Kitap Tanıtımı |
Az şey yaşamadık şu on yılda. Komutanlarımız hapse atıldı. Askerlerimiz şehit edildi. Biz şehit acısıyla yanarken, cenazelerimiz yasaklandı. Biz ağıt yakarken Habur'dan teröristler davul zurnayla memlekete sokuldu. Gencecik liseli kız kardeşlerimizi PKK'lılar molotofla yaktılar. Sokağa inip, "şehitler ölmez, vatan bölünmez" dediğimizde faşist dediler. "Hepimiz Türk'üz" dediğimizde ırkçı ilan edildik. Bizi ya yok saydılar, ya düşman ilan ettiler. Kendi ülkemizde esir olduk. Teröre teslim olan bir ülkede gururumuz kırıldı, erkekliğimizden utandık. Gözyaşlarımızı kendimizden bile sakladık. Atatürk olup hepsinin karşısına bir ordu olup çıkmak isterdik ama Atatürk değildik. O nedenle bari onun askeri olalım dedik. İşte bu yüzden Mustafa Kemal'in askeri olduk.

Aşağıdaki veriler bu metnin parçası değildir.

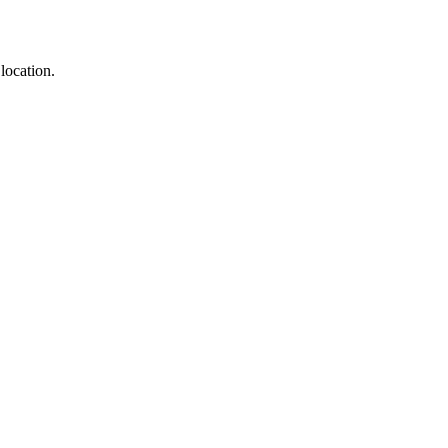
location.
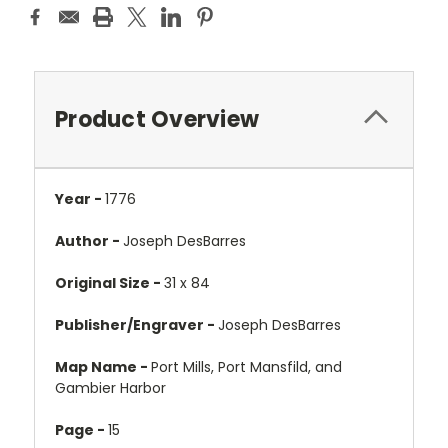
Product Overview
Year -
1776
Author -
Joseph DesBarres
Original Size -
31 x 84
Publisher/Engraver -
Joseph DesBarres
Map Name -
Port Mills, Port Mansfild, and
Gambier Harbor
Page -
15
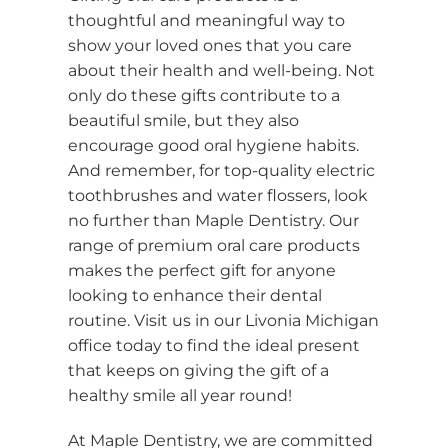
thoughtful and meaningful way to
show your loved ones that you care
about their health and well-being. Not
only do these gifts contribute to a
beautiful smile, but they also
encourage good oral hygiene habits.
And remember, for top-quality electric
toothbrushes and water flossers, look
no further than Maple Dentistry. Our
range of premium oral care products
makes the perfect gift for anyone
looking to enhance their dental
routine. Visit us in our Livonia Michigan
office today to find the ideal present
that keeps on giving the gift of a
healthy smile all year round!
At Maple Dentistry, we are committed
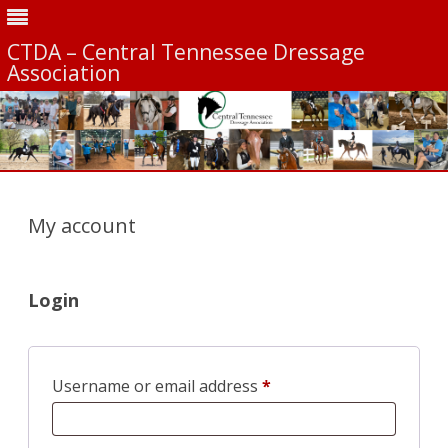
CTDA – Central Tennessee Dressage
Association
Skip
to
content
My account
Login
Required
Username or email address
*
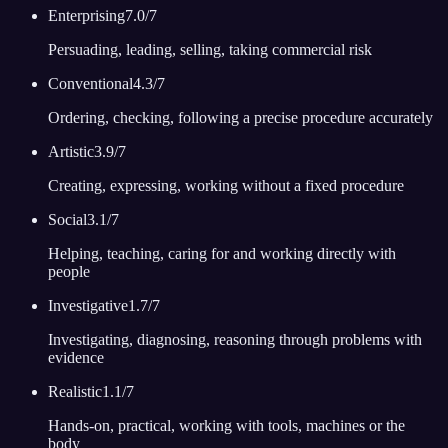
Enterprising
7.0
/7
Persuading, leading, selling, taking commercial risk
Conventional
4.3
/7
Ordering, checking, following a precise procedure accurately
Artistic
3.9
/7
Creating, expressing, working without a fixed procedure
Social
3.1
/7
Helping, teaching, caring for and working directly with
people
Investigative
1.7
/7
Investigating, diagnosing, reasoning through problems with
evidence
Realistic
1.1
/7
Hands-on, practical, working with tools, machines or the
body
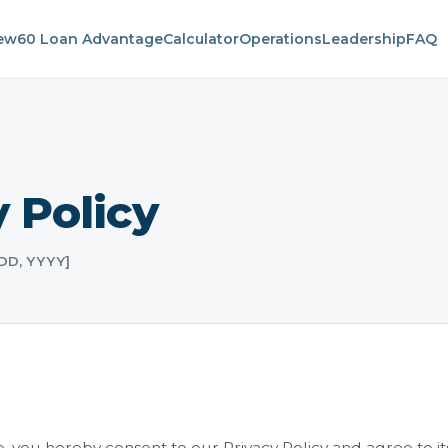
iew
60 Loan Advantage
Calculator
Operations
Leadership
FAQ
 Policy
 DD, YYYY]
, you hereby consent to our Privacy Policy and agree to it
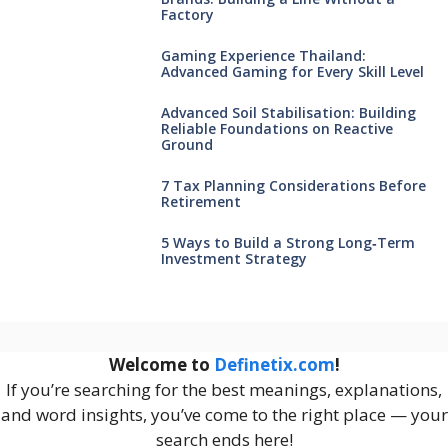
Factory
Gaming Experience Thailand:
Advanced Gaming for Every Skill Level
Advanced Soil Stabilisation: Building
Reliable Foundations on Reactive
Ground
7 Tax Planning Considerations Before
Retirement
5 Ways to Build a Strong Long‑Term
Investment Strategy
Welcome to
Definetix.com
!
If you’re searching for the best meanings, explanations,
and word insights, you’ve come to the right place — your
search ends here!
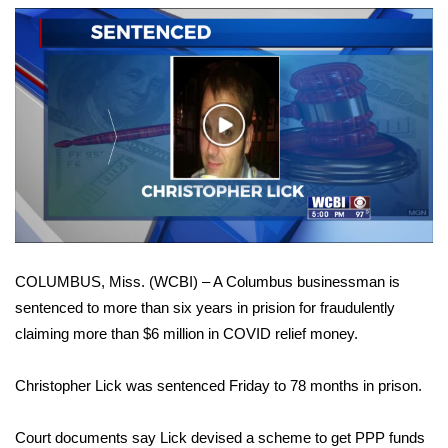
WCBI Sunrise Saturday
Sports
2026 High School Football Tour
Play
Local Sports
Video
College Sports
2025 High School Football Tour
COLUMBUS, Miss. (WCBI) – A Columbus businessman is
Weather
sentenced to more than six years in prision for fraudulently
claiming more than $6 million in COVID relief money.
Latest Forecast
Christopher Lick was sentenced Friday to 78 months in prison.
Interactive Radar & Alerts
Court documents say Lick devised a scheme to get PPP funds
Severe Weather Center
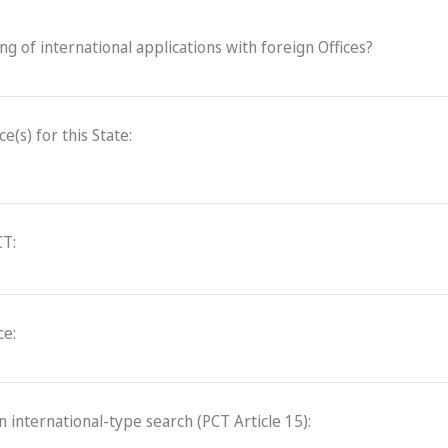
ling of international applications with foreign Offices?
(s) for this State:
CT:
ce:
an international-type search (PCT Article 15):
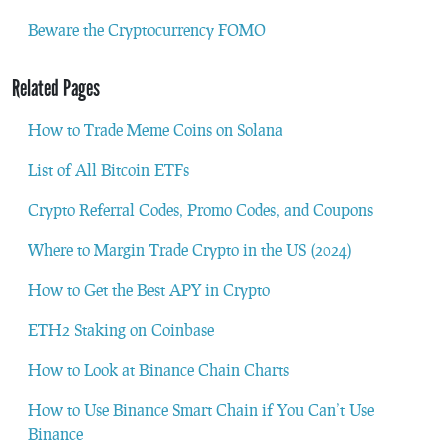
Beware the Cryptocurrency FOMO
Related Pages
How to Trade Meme Coins on Solana
List of All Bitcoin ETFs
Crypto Referral Codes, Promo Codes, and Coupons
Where to Margin Trade Crypto in the US (2024)
How to Get the Best APY in Crypto
ETH2 Staking on Coinbase
How to Look at Binance Chain Charts
How to Use Binance Smart Chain if You Can’t Use
Binance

Öyle sırtüstü yatıp dinlenecek gün değil; Daha yapacağımız çok şeyler var, çocuklar! Toplandık mı başbaşa, verdik mi el ele biz Su çekilir, dağ çöker, bora susar, çocuklar! Sizi bir bir tanıyıp alnınızdan öpmeye Mustafa Kemal yolda, hey bahtiyar çocuklar!